My two cents, this is the the extent of my internet searching, this and fantasy football. So I know I don't have much to compare it to, but I've never had a problem with the site as is.


February 21st, 2017 at 1:08 PM ^

Thanks for addressing all this.

I also had problems with hiring site developers. I think the biggest problem was having a vision, thinking that I was making that vision clear, and then having the developer employ a different idea entirely. It made for a very frustrating back-and-forth relationship.


February 21st, 2017 at 1:35 PM ^

At least you had a relationship and a conversation.  I have been on the other (dev) side of these discussions before, and sometimes it would be weeks with no communications from the site owner, then a flurry of "this doesn't look like the way I see it in my head" and "make it like how Amazon does it, but better" with no additional feedback.  


February 21st, 2017 at 2:28 PM ^

but this is why you always want to see a mockup/prototype to approve before coding actually starts. The designer should be able to whip that up in a day or two (and if your shop is a one person show or isn't working with a designer that can do this, you're probably gonna have a bad time).  Saves a lot of time and headaches down the road.


February 21st, 2017 at 1:42 PM ^



1) Hiring developers is easy - but you generally get what you pay for.

2) As mentioned above - most folks are really bad at communicating what they actually want.

3) Don't sweat the small stuff (and I suspect this is part of Brian's problem) - no matter how educated you may be, provide only and overarching framework and let the developers (with no input from you) see to the details.




February 21st, 2017 at 1:52 PM ^

I have a business that is not a website (thankfully) but we had similar problems. We are with our 3rd website company in a year. It's incredible that you can take endless hours to put together drawings, etc, multiple face to face meetings, and even find other websites that look exactly like what you want your to be, showing them exactly how you want it to look, and 3 months and $3,500 later they show you the finished site and it looks nothing like what you asked for. 

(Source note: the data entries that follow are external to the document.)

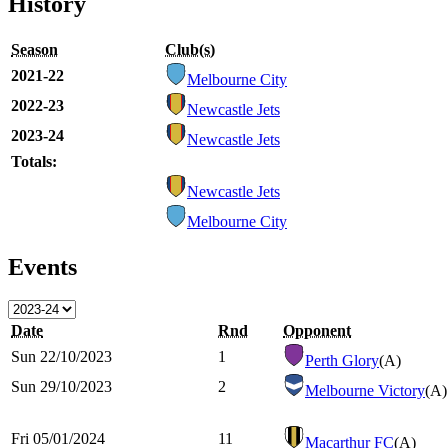
History
Season
Club(s)
2021-22
Melbourne City
2022-23
Newcastle Jets
2023-24
Newcastle Jets
Totals:
Newcastle Jets
Melbourne City
Events
Date
Rnd
Opponent
Sun 22/10/2023
1
Perth Glory
(A)
Sun 29/10/2023
2
Melbourne Victory
(A)
Fri 05/01/2024
11
Macarthur FC
(A)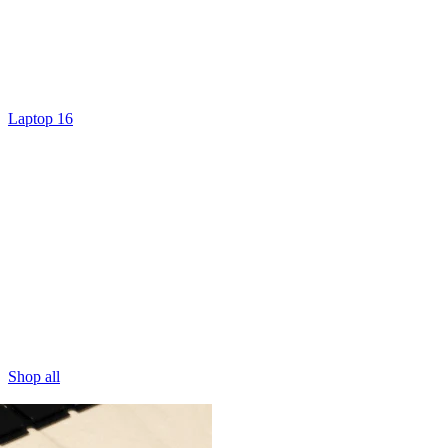
Laptop 16
Shop all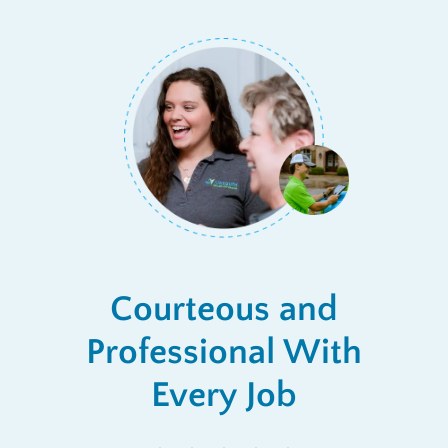
Courteous and
Professional With
Every Job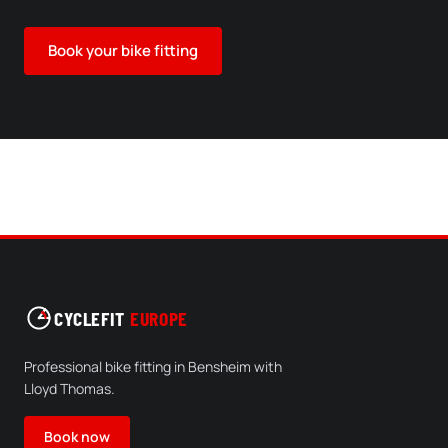
Book your bike fitting
CYCLEFIT
EUROPE
Professional bike fitting in Bensheim with
Lloyd Thomas.
Book now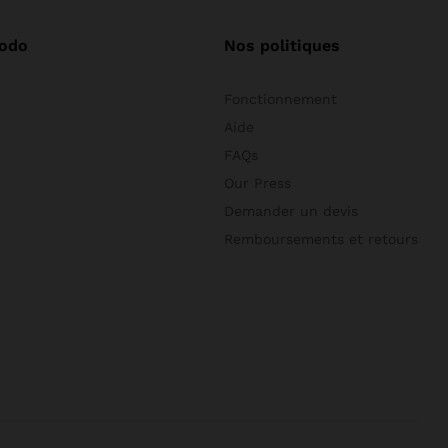
odo
Nos politiques
Fonctionnement
Aide
FAQs
Our Press
Demander un devis
Remboursements et retours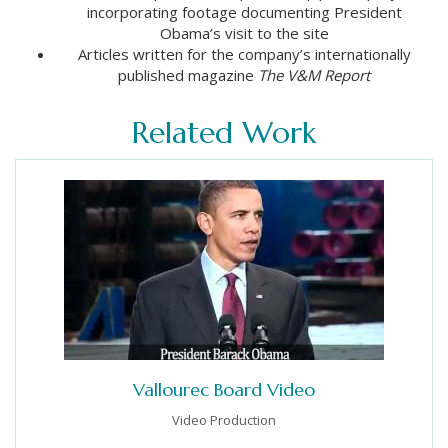
incorporating footage documenting President
Obama’s visit to the site
Articles written for the company’s internationally
published magazine
The V&M Report
Related Work
Vallourec Board Video
Video Production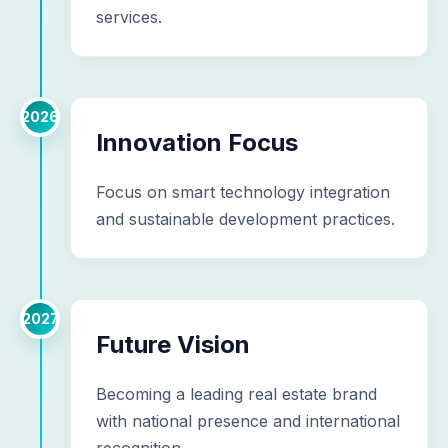
services.
2026
Innovation Focus
Focus on smart technology integration
and sustainable development practices.
2027
Future Vision
Becoming a leading real estate brand
with national presence and international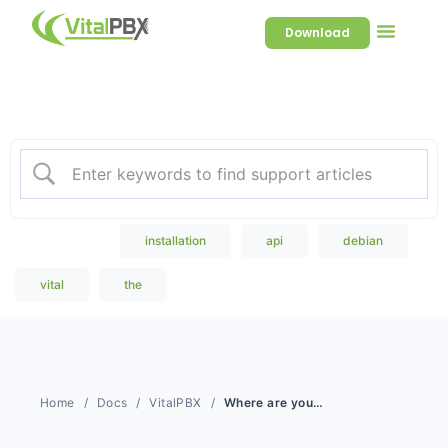
Download
Welcome to our Knowledge
Base
Popular Search
installation
api
debian
vital
the
Home
Docs
VitalPBX
Where are you located?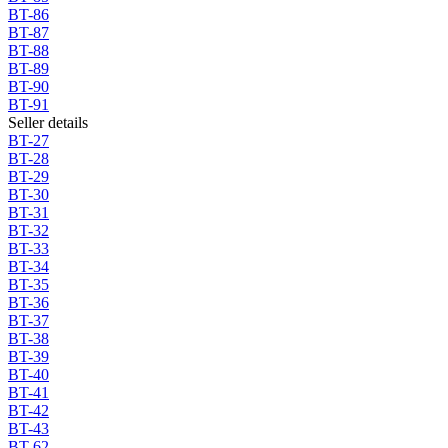
BT-86
BT-87
BT-88
BT-89
BT-90
BT-91
Seller details
BT-27
BT-28
BT-29
BT-30
BT-31
BT-32
BT-33
BT-34
BT-35
BT-36
BT-37
BT-38
BT-39
BT-40
BT-41
BT-42
BT-43
BT-62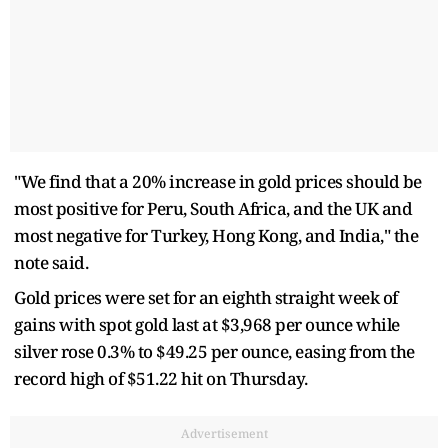
"We find that a 20% increase in gold prices should be
most positive for Peru, South Africa, and the UK and
most negative for Turkey, Hong Kong, and India," the
note said.
Gold prices were set for an eighth straight week of
gains with spot gold last at $3,968 per ounce while
silver rose 0.3% to $49.25 per ounce, easing from the
record high of $51.22 hit on Thursday.
Advertisement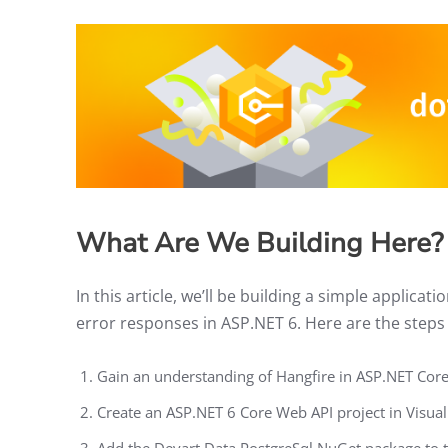
What Are We Building Here?
In this article, we’ll be building a simple applic
error responses in ASP.NET 6. Here are the steps w
Gain an understanding of Hangfire in ASP.NET Cor
Create an ASP.NET 6 Core Web API project in Visua
Add the Devart.Data.PostgreSql NuGet package to t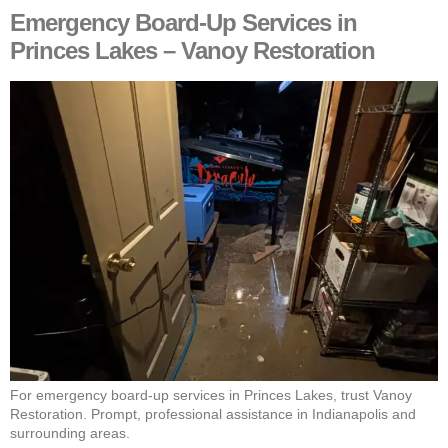
Emergency Board-Up Services in
Princes Lakes – Vanoy Restoration
For emergency board-up services in Princes Lakes, trust Vanoy
Restoration. Prompt, professional assistance in Indianapolis and
surrounding areas.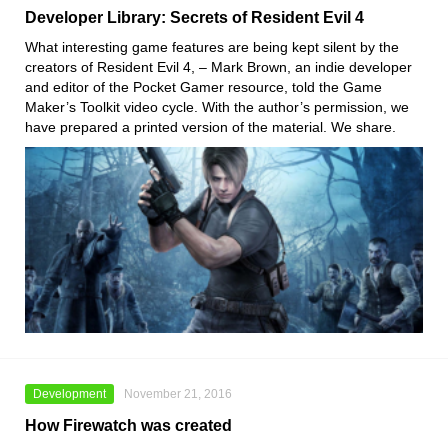
Developer Library: Secrets of Resident Evil 4
What interesting game features are being kept silent by the
creators of Resident Evil 4, – Mark Brown, an indie developer
and editor of the Pocket Gamer resource, told the Game
Maker’s Toolkit video cycle. With the author’s permission, we
have prepared a printed version of the material. We share.
Development
November 21, 2016
How Firewatch was created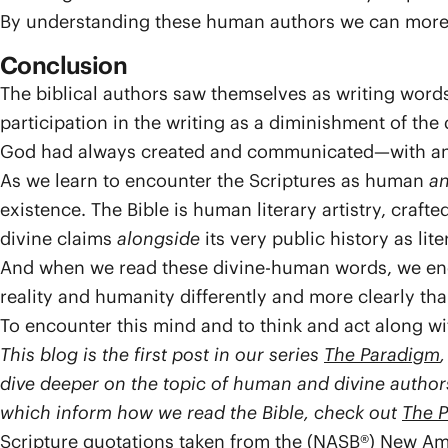
By understanding these human authors we can more f
Conclusion
The biblical authors saw themselves as writing word
participation in the writing as a diminishment of the
God had always created and communicated—with an
As we learn to encounter the Scriptures as human
a
existence. The Bible is human literary artistry, cra
divine claims
alongside
its very public history as lite
And when we read these divine-human words, we en
reality and humanity differently and more clearly t
To encounter this mind and to think and act along with
This blog is the first post in our series
The Paradigm
dive deeper on the topic of human and divine authors
which inform how we read the Bible, check out
The 
Scripture quotations taken from the (NASB®) New Am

February 21st, 2017 at 2:08 PM ^

Yeah, it was pretty frustrating saying, "Here's a link to a site, and I want something similar but with my logo, my colors, add this here, remove this there" and then seeing something totally different. It's like if I employed somebody to paint me a picture of Usain Bolt and it came out looking like Dustin Diamond.

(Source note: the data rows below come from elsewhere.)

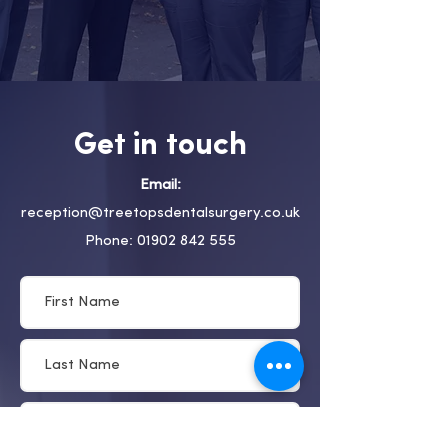
Get in touch
Email:
reception@treetopsdentalsurgery.co.uk
Phone: 01902 842 555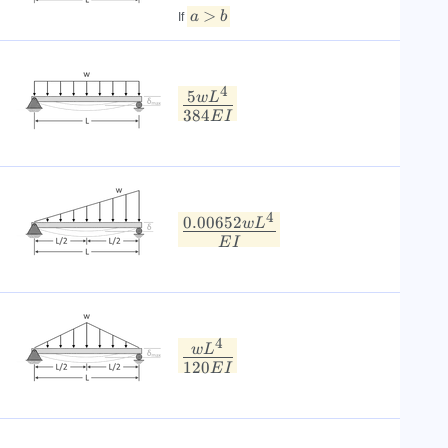
>
a
b
If
4
5
w
L
384
E
I
4
0.00652
w
L
E
I
4
w
L
120
E
I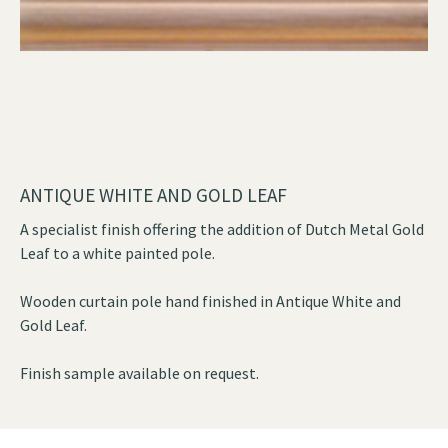
ANTIQUE WHITE AND GOLD LEAF
A specialist finish offering the addition of Dutch Metal Gold
Leaf to a white painted pole.
Wooden curtain pole hand finished in Antique White and
Gold Leaf.
Finish sample available on request.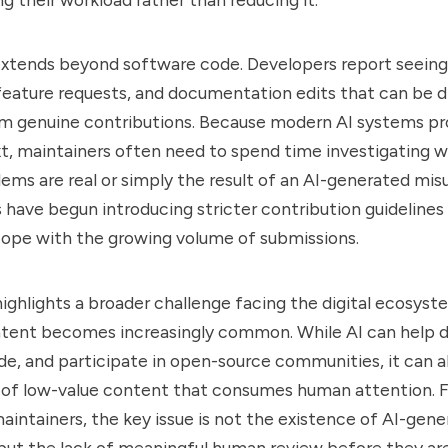
xtends beyond software code. Developers report seeing
 feature requests, and documentation edits that can be di
rom genuine contributions. Because modern AI systems p
t, maintainers often need to spend time investigating 
ems are real or simply the result of an AI-generated mis
have begun introducing stricter contribution guidelines
cope with the growing volume of submissions.
highlights a broader challenge facing the digital ecosyst
tent becomes increasingly common. While AI can help 
ode, and participate in open-source communities, it can a
 of low-value content that consumes human attention. 
intainers, the key issue is not the existence of AI-gen
but the lack of meaningful human review before they ar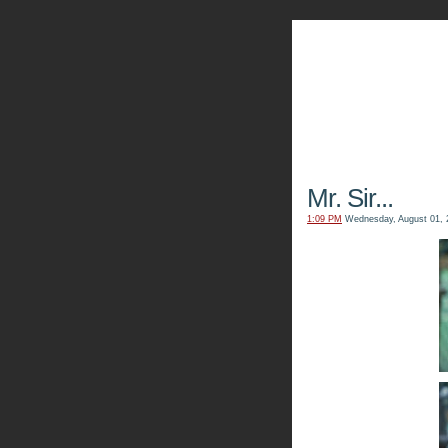
The Kn
Mr. Sir...
1:09 PM
Wednesday, August 01, 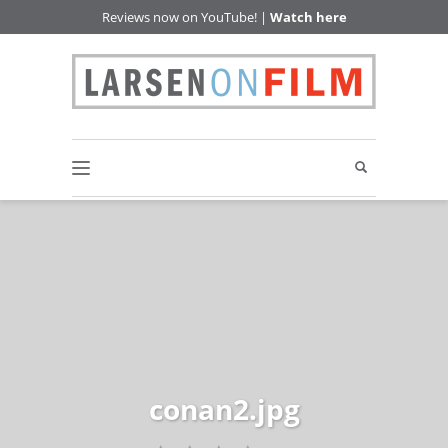
Reviews now on YouTube! |
Watch here
conan2.jpg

February 21st, 2017 at 3:47 PM ^

comment about you not being a "website" company.  And yet, here you are on your third website company in a year after endless hours of drawings and face-to-face meetings, etc.

Good dev shops aren't going to touch a project that tiny.  There's just too much time they have to spend on those face-to-face meetings, back and forth, pay the sales/account manager his commission, cover overhead, etc.  That's why anyone willing to take it on is farming out the actual work to a Macedonian teenager and is probably so bad at communicating what you want to that teenager that they have the capacity to take on such small projects.

The only way you could find someone good to do this is if you personally knew someone willing to do you a favor.  Otherwise, you probably could have done better using a wix or squarespace to turn those drawing into a website yourself if that's all you needed.


February 21st, 2017 at 3:58 PM ^

Yes... and that is still a pretty low price for that.


The average "simple informational" website costs on average $5K-$10K for web design.

Now - if you offshore, or use small providers in Michigan - that number will be lower.


...but if you're looking at web designs in the $1K range, you're basically talking about a company filling out a pre-designed template for you, and there had better be ZERO graphics work.


Figure at $1,000 - you're going to get about 3-4 hours of total web designer time for the entire project. That includes all the coding, all the meetings, etc.




February 21st, 2017 at 5:14 PM ^

Right. As someone who is also in the web design/dev industry this is the major disconnect between businesses and devs. If you truly want a "simple" website, by all means use Wix or something analogous. But most non-technical web users paint with too broad a brush when declaring what's simple.